GS: I was going to ask about how you both think film and television industries are currently portraying mental health to audiences, but with your belief that it’s not about having one solid aspect, it’s all about that protagonist’s own personal experience, it kind of makes that question redundant unless there is a general sense of filmmaker’s approach to mental health?
DW: I think maybe where filmmakers sometimes are getting it wrong is they are thinking that people have distinct mental illnesses and disorders that are really neat. You know what I mean? Right, okay, there’s nine diagnostic criteria and you’ve got to have any five of these nine, you got five of these nine and then you’ve got this diagnosis and then you behave exactly in that way. It’s just not true. People don’t just fit neatly in that way, and I do wonder sometimes if maybe filmmakers feel that pressure because of the medical models. It’s been the status quo for so long that people do genuinely think that people have mental disorders and conditions that are really neat and they miss the fact that people just don’t fit neatly into boxes. I don’t know if maybe we’re feeling too much pressure to get it right when there is no possible way of getting it right for every single human.
SM: I think maybe to add to that, I know that in recent years filmmakers and TV soap creators, they’ve started to engage mental health consultants as well, so people from mental health organizations. And I think that’s been a good thing, and as much as we’re saying it’s probably impossible to make an accurate depiction that satisfies everyone’s experience of a condition, there are depictions that would be inaccurate or mostly inaccurate for most people, so balance is important. These mental health consultants can help with that balance.
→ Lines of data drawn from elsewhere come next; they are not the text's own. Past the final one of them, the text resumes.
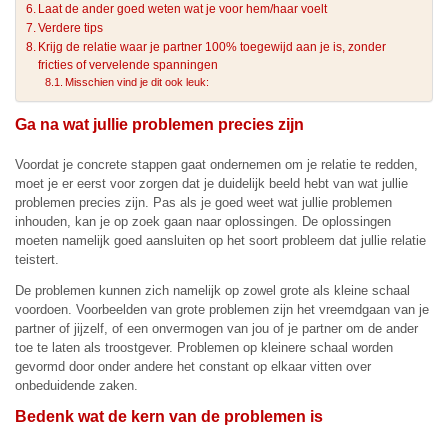
Laat de ander goed weten wat je voor hem/haar voelt
Verdere tips
Krijg de relatie waar je partner 100% toegewijd aan je is, zonder
fricties of vervelende spanningen
Misschien vind je dit ook leuk:
Ga na wat jullie problemen precies zijn
Voordat je concrete stappen gaat ondernemen om je relatie te redden,
moet je er eerst voor zorgen dat je duidelijk beeld hebt van wat jullie
problemen precies zijn. Pas als je goed weet wat jullie problemen
inhouden, kan je op zoek gaan naar oplossingen. De oplossingen
moeten namelijk goed aansluiten op het soort probleem dat jullie relatie
teistert.
De problemen kunnen zich namelijk op zowel grote als kleine schaal
voordoen. Voorbeelden van grote problemen zijn het vreemdgaan van je
partner of jijzelf, of een onvermogen van jou of je partner om de ander
toe te laten als troostgever. Problemen op kleinere schaal worden
gevormd door onder andere het constant op elkaar vitten over
onbeduidende zaken.
Bedenk wat de kern van de problemen is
They could say, “Well, actually we’ve seen a lot of characters who are meant to have psychosis, or psychotic experiences in film and TV. And the majority of them have been made into killers by the storyline, so maybe that’s a bit tired to use that storyline again. Maybe actually here’s what the evidence says and here’s what our experience says that most people with psychosis don’t become killers. So, maybe we could steer the story in this way instead.”
GS: Yeah, it’s funny talking about this because I did a film course myself a few years ago, and I was making a film where the protagonist was Autistic and Aspergic just like me, and I based it off my own things I’ve dealt with. We had a critique, and it was a Scottish documentary maker who was helming the industry panel to review our first cuts where he suggested that my character did Sudoku to convey the Autistic traits and Aspergic traits.
DW: (laughs) Is that one of the diagnostic criteria for Autism that you do Sudoku?
GS: Because they’re brilliant at maths.
SM: Yeah, I mean I guess it is quite a human thing, isn’t it? To try and put people or things into neat boxes, to organize content so that it uses up less space in our brains and it’s understandable that people do that, but it’s really important to think about alternative perspectives. That was obviously lacking for that guy in that situation. He just had this one perspective. It would have been really useful for him to have other people who could say, “Well, wait a minute, that’s not how it is for me.” Or, “I know this person.” Or, “I’ve had these experiences and this is different for them.” You know. I think that’s what Mental Health Movie Monthly allows. We’ve got loads of different folk who come. Folk who have their own mental health challenges, people who are staff in mental health practices, people who have a wide variety of jobs.
GS: Seems to me a lot of it is about empathy really from both sides: for filmmakers to be more empathetic and in that way helps the audience become more empathetic.
SM: Yeah, we think that. What we teach is that the fundamentals of working with people with mental health problems, the fundamentals of all good human interaction. Empathy is right at the heart of it. It should be the default fall back position for all interactions.